Gluten-Free for the Gluten Sensitive – NYTimes.com

To eat, or not to eat (gluten), that is the question.
The article linked at the bottom is talking about wheat products. All wheat based products contain gluten, and depending on your health sources you should avoid it at all costs or not worry about it at all.

This NY Times piece is quite balanced and discusses the issue from each side of the divide, as well as from the point of view of real medical scientists. Keep in mind, that according to this story, the most recent study; conducted with scientific double blind placebo controls, had a sample size of 34 people. 34? Not 34,000. Not 3,400. Not 340. 34. Well, so much for conducting a definitive study.

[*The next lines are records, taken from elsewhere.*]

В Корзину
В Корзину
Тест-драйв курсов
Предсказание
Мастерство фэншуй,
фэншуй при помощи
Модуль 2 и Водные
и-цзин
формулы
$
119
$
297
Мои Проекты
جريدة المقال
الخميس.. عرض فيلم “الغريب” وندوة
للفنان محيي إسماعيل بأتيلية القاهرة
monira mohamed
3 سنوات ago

I’ve personally never seen a reason to cut wheat glutens from my diet. Consuming wheat has never appeared to have a negative impact on my past performance as a pro racquetball player, a body builder, a runner, or a cyclist. I’ve never had a problem with energy levels or bloating. Those who are most vociferously aligned against wheat gluten seem to take it on faith and dubious pseudo science, or have an actual diagnosed case of celiac disease. The amorphous new “symptoms” newly medically recognized as “gluten sensitivity” seems to be growing, but whether its growth is legitimate or mass hysteria based on marketing is still up in the air. Many body builders and other physique minded people have been claiming for 2 decades that glutens cause bloating and negatively affect abdominal appearance.

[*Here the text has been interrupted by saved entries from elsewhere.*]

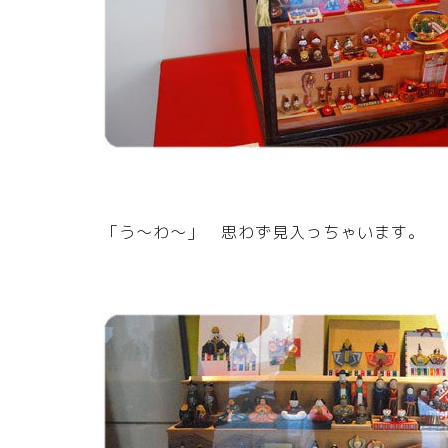
「う～わ～」 思わず見入っちゃいます。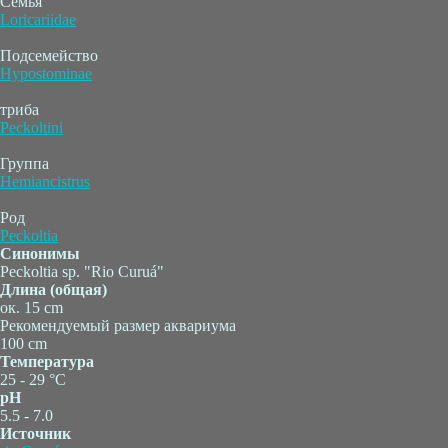
Семья
Loricariidae
Подсемейство
Hypostominae
триба
Peckoltini
Группа
Hemiancistrus
Род
Peckoltia
Синонимы
Peckoltia sp. "Rio Curuá"
Длина (общая)
ок. 15 cm
Рекомендуемый размер аквариума
100 cm
Температура
25 - 29 °C
pH
5.5 - 7.0
Источник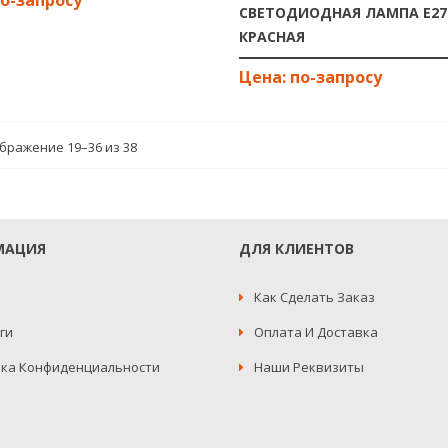
СВЕТОДИОДНАЯ ЛАМПА E27-
КРАСНАЯ
бражение 19–36 из 38
МАЦИЯ
ДЛЯ КЛИЕНТОВ
Как Сделать Заказ
ги
Оплата И Доставка
ка Конфиденциальности
Наши Реквизиты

Prior to the 1990’s, NO ONE seemed to have a problem with glutens (outside sufferers of celiac disease) and physique athletes didn’t seem to have a problem developing the sculpted bodies made of dreams. Arnold Schwarzenegger himself can be seen wolfing down an entire pizza pie immediately after winning his final Mr. Olympia title in the documentary Pumping Iron, and amid all the conversations the body builders have about nutrition in the film, no one mentions gluten sensitivity.

On the other hand, according to this article, the gluten content of breads has increased dramatically in recent years, and perhaps more people’s systems are unable to cope. It certainly deserves way more comprehensive study.

Do any of my readers have a gluten sensitivity related story to share?